In 1897 he returned as a microbiologist to the Istanbul Bacteriological Institute where he collaborated with the French bacteriologist Maurice Nicolle, a specialist at the Pasteur Institute, on the production of the smallpox vaccine. In 1899 he was appointed deputy director and after a few years director of the Istanbul Bacteriological Institute, the capital of the Ottoman Empire.

It was at this time that an in-depth study work and a fruitful collaboration with the French bacteriologist Prof. Paul Remlinger led them to one of the greatest discoveries in world microbiology and medicine of the time, the discovery that rabies in animals and humans was caused by a "filter virus", a discovery that made his name immortal in the history of medicine and world microbiology.

They announced their discovery at a meeting of the Society of Biology (Societe de biologie) in Paris and published it in 1903, in the "Acts" of this association. After the first invention, the Albanian scientist Rifat Frashri was appointed professor at Istanbul University.

In 1903, just 5 years after the discovery of the first virus, the cause of an infectious disease in animals (epizootic virus) by Friedrich Loeffler and Paul Frosch and three years after the discovery of the yellow fever virus, at the Istanbul Bacteriological Institute, Rifat Frashëri and Paul Remlinger discovered the first virus that caused disease in humans and animals, the rabies virus.
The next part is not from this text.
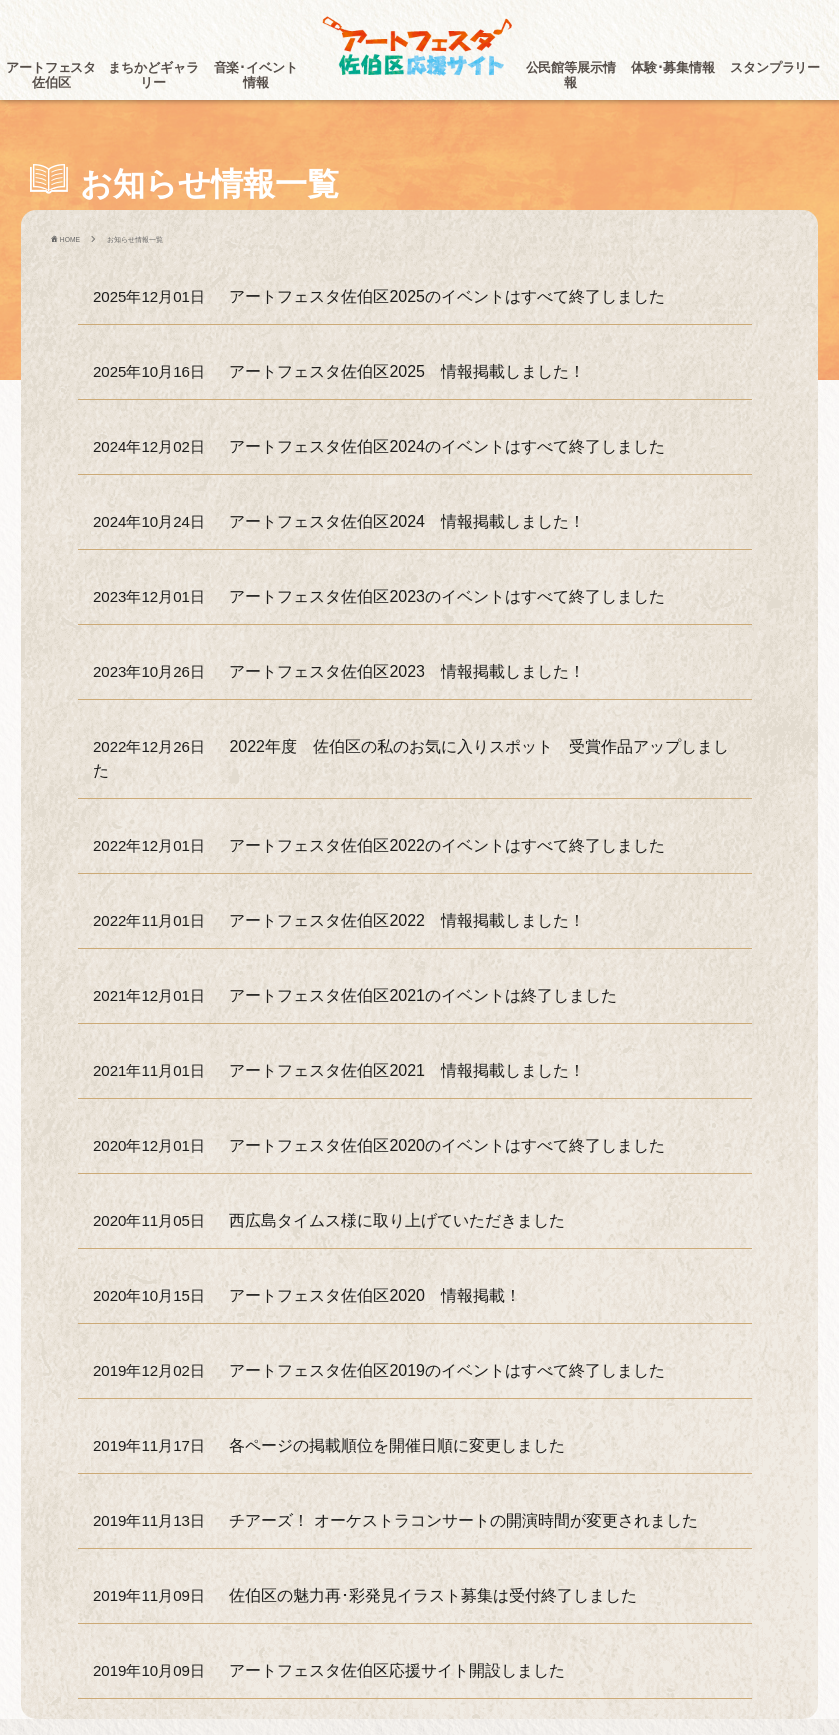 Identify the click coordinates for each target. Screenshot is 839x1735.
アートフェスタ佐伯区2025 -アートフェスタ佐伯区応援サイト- (420, 47)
The discovery was the result of planned research to substantiate a preliminary hypothesis of the discoverers (on the possibility of the existence of such a causative agent), which arose based on the fact that up to that time this disease was relatively well studied from a clinical point of view. , anatomopathological, microbiological and immunological, it had not been possible to find the cause.

The discovery prompted intensive research to find other viral causes of human infectious diseases. The discoverers Rifat Frashëri and Paul Remlinger along with Walter Reed etc. laid the foundations of medical virology. The discovery was made at the Istanbul Bacteriological Institute. The lack of a scientific standard of the time in this Institute highlights the greatness of the discovery, the knowledge and skills of the discoverers Rifat Frashëri and Paul Remlinger.

With this discovery, Albanian science for the first time in the history of modern science emerges at the forefront of experimental scientific research and gave a leading contribution to the development of microbiology.

The scientist lived with the worries of the motherland, worked long and passionately for the national awakening. At the age of 16 he was appointed secretary of the Assembly gathered in Frashër by Abdyl Frashëri and continuously maintained contacts and collaborated with prominent patriots of the Renaissance, especially with Naim and Sami Frashëri. At the time of his appointment to the university, the professor intensified his national-patriotic activity. He was elected and for a long time was the chairman of the Albanian patriotic organization Union" in Istanbul.

The Albanian scientist despised the request of the Turkish authorities to participate in a commission that would go to Albania to prevent the declaration of independence, openly telling Talhat Pasha (prime minister) that he himself was of Albanian blood and that he would 'encouraged Albanians to declare independence. For this patriotic activity Prof. Dr. Rifat Frashëri, in 1913, was expelled from Istanbul University.

For some time he remained unemployed. He was then sent to a state of semi-internment in Tripoli (Turkey) and later as mayor of that city. After the First World War, he stayed for a short time in Istanbul and in 1920, at the invitation of the Albanian government, he came to Albania and was appointed director general of health, a position he held until he retired.

The discovery of Rifat Frashëri is one of the greatest contributions of Albanian science in the development of world science.

R. Frashëri's scientific career was interrupted early, due to persecution by the Turkish authorities. Even when he returned to his homeland, he did not find a suitable working condition in the field of microbiology, while his project for an Albanian medical research center remained just a beautiful dream throughout his life.